Philippines' Marcos Signs 15-Year Malampaya Gas Contract Renewal

(Reuters) — Philippine President Ferdinand Marcos Jr. on Monday signed an agreement extending the production contract for the country's Malampaya natural gas block by 15 years and allowing the operator to drill new wells as it seeks to boost output.

The Malampaya gas field off Palawan province, in an area of the South China Sea not claimed by China, has fueled four power plants owned by First Gen Corp. that supply about 2,000 megawatts to the main Luzon Island.

It had also fueled San Miguel Corp.'s 1,200 MW Ilijan power plant until a supply contract expired last year.

The current 25-year contract covering Malampaya operations is set to expire in February 2024. With its annual output dwindling, the gas field is estimated to run dry by 2027.

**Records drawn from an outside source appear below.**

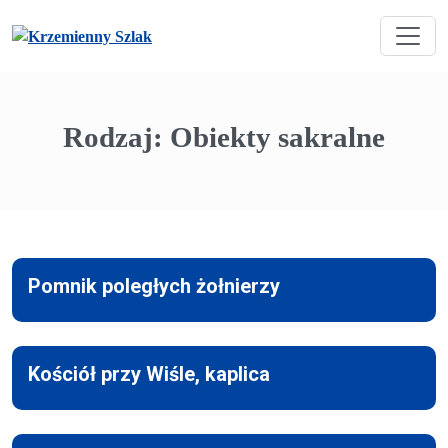
Rodzaj:
Obiekty sakralne
Pomnik poległych żołnierzy
Kościół przy Wiśle, kaplica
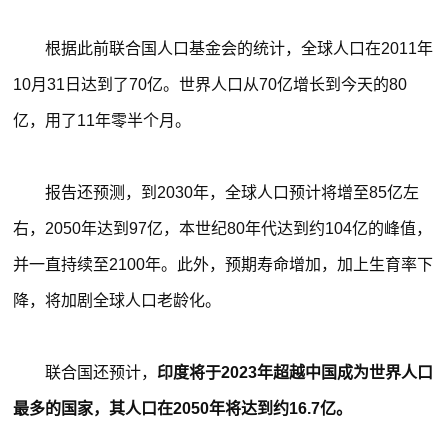
根据此前联合国人口基金会的统计，全球人口在2011年
10月31日达到了70亿。世界人口从70亿增长到今天的80
亿，用了11年零半个月。
报告还预测，到2030年，全球人口预计将增至85亿左
右，2050年达到97亿，本世纪80年代达到约104亿的峰值，
并一直持续至2100年。此外，预期寿命增加，加上生育率下
降，将加剧全球人口老龄化。
联合国还预计，
印度将于2023年超越中国成为世界人口
最多的国家，其人口在2050年将达到约16.7亿。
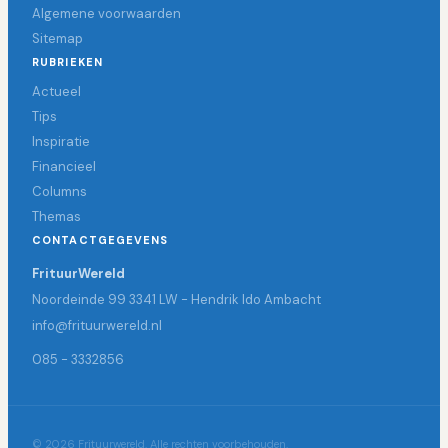
Algemene voorwaarden
Sitemap
RUBRIEKEN
Actueel
Tips
Inspiratie
Financieel
Columns
Themas
CONTACTGEGEVENS
FrituurWereld
Noordeinde 99 3341 LW - Hendrik Ido Ambacht
info@frituurwereld.nl
085 - 3332856
© 2026 Frituurwereld. Alle rechten voorbehouden.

"As we renew, we optimistically look forward to the continued production and utilization of the remaining reserves of the Malampaya gas field, as well as further exploration and development of its untapped potential," Marcos said in a statement.

Prime Infrastructure Capital Inc, the privately-held company of Philippine tycoon Enrique Razon which owns the 45% operating interest in the Malampaya project, aims to put new wells into commercial operation in 2026.

The company is also seeking other fields around Malampaya to ensure long-term gas output, chief executive Guillaume Lucci told Reuters in March.

The Department of Energy, in a statement, said the consortium involved in the contract renewal, which includes state-owned Philippine National Oil Company with a 10% interest and UC38 LLC of the Udenna Group with a 45% stake, is required to drill at least two wells between 2024 and 2029.

As Malampaya's output declines, however, the Southeast Asian country has opened its doors to LNG imports, ensuring continued operations of existing gas-fired power plants.